I don’t see a statement anywhere that tells me how to implement a model where F(z) can be both ≤0 and ≥0, depending on the bound that z reaches. Moreover, I’m told in Table 2 that double bound variables can only be matched with =N= equations, and I don’t think that’s what I want (I want F(Z) to be equal to zero in all cases where z is between its bounds, so an inequality sign seems wrong to me).
I wasn’t able to find an example for code written for an MCP, where a Variable has an upper and a lower bound, resulting in three possible stages.

Thank you in advance for your answers!

Tatjana,

Let’s take a simple MCP as an example. Let’s start with an optimization problem, so we have some intuition from the optimization world we can lean on.

min f(x) := sqr(x-1) s.t. L <= x <= U, where L and U can be finite or the expected infinity.

Taking the KKT conditions we get this MCP:
F(x) := 2(x-1) perp to L <= x <= U

I’ve attached a GAMS version of this.

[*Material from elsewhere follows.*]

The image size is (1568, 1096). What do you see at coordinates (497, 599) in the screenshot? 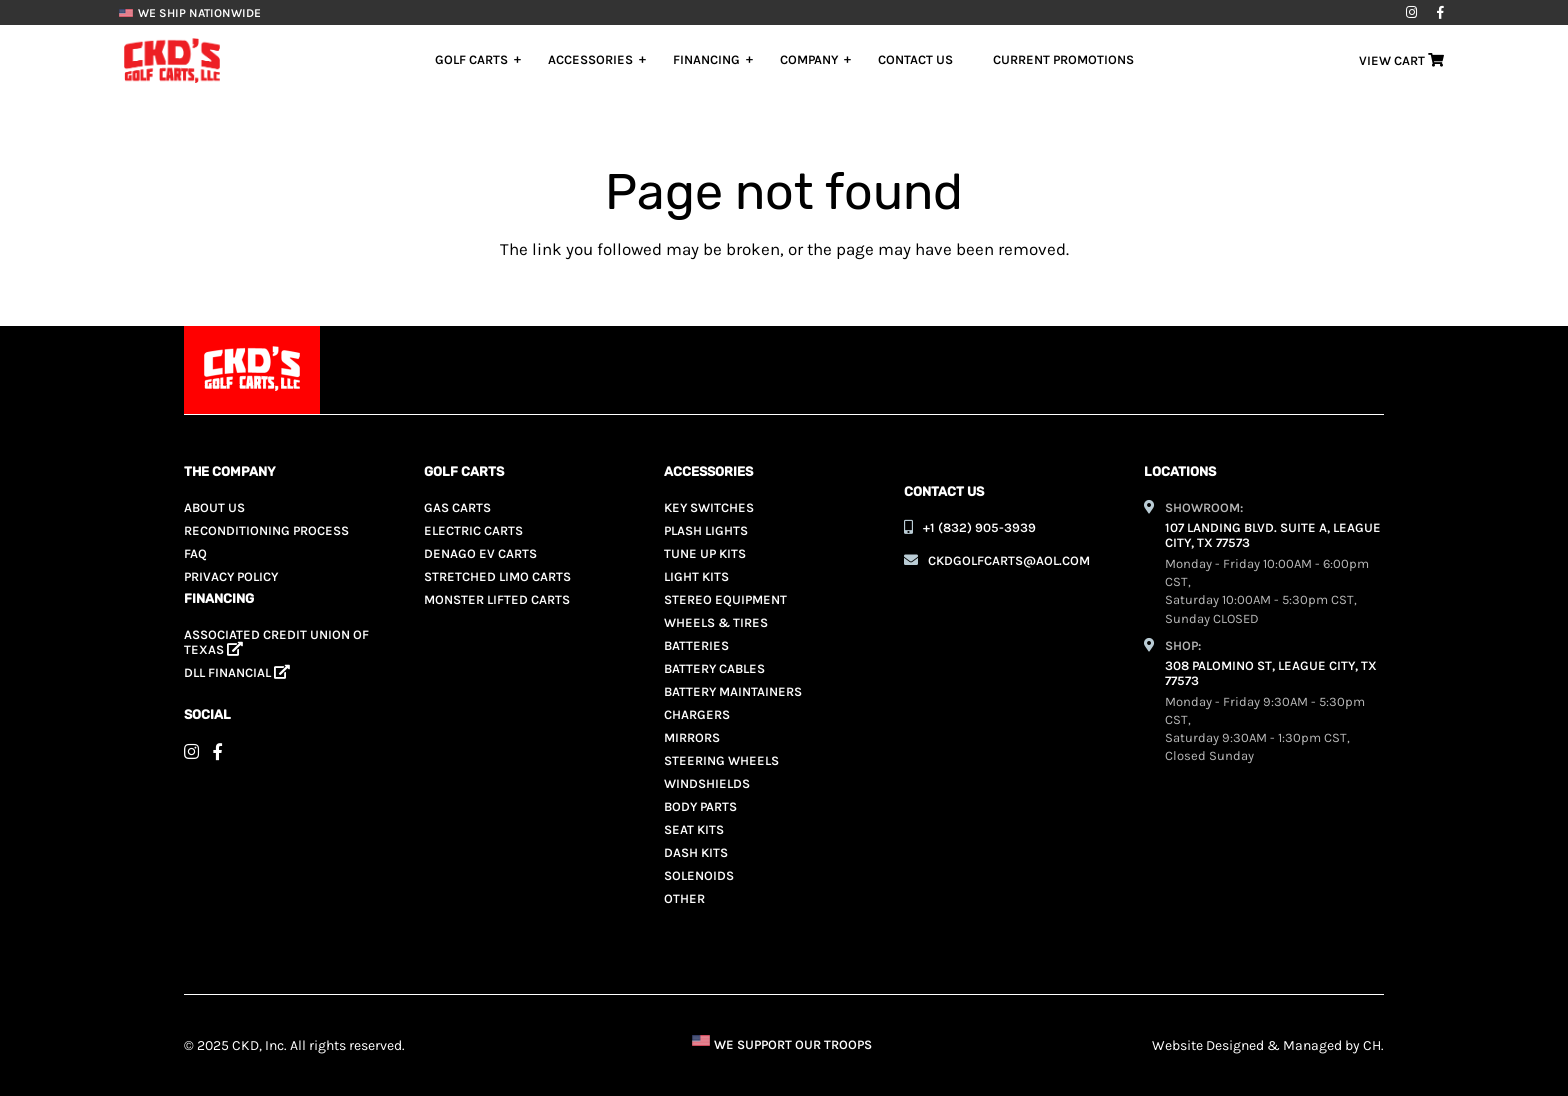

Try this with all the interesting combinations: L = -INF or finite and less than 1 or 1 or greater than 1, similar for for U. That’s 16 combinations. Try them all. If you understand this tiny example and each combination, I think you’ll be in good shape regarding this part of MCP.
mcp.gms (343 Bytes)
To make the experiment explicit: L in {-inf, 0, 1, 2}, U in {0, 1, 2, +INF} yields 16 combinations.

-Steve

Hello Steve,

Thank you for your reply.
I suppose you meant to set the initial goal to min f(x) := (x-1)**2. I ran it with your suggested domains and some additional ones, such as [-2;0] or [2;5], to see which solution the model chooses if neither x.lo, nor x.up, nor anything in between is able to solve the equation with an equality sign. That was actually a very helpful exercise for me - thank you!

So, the short answer is: NE does create these three stages. Nice!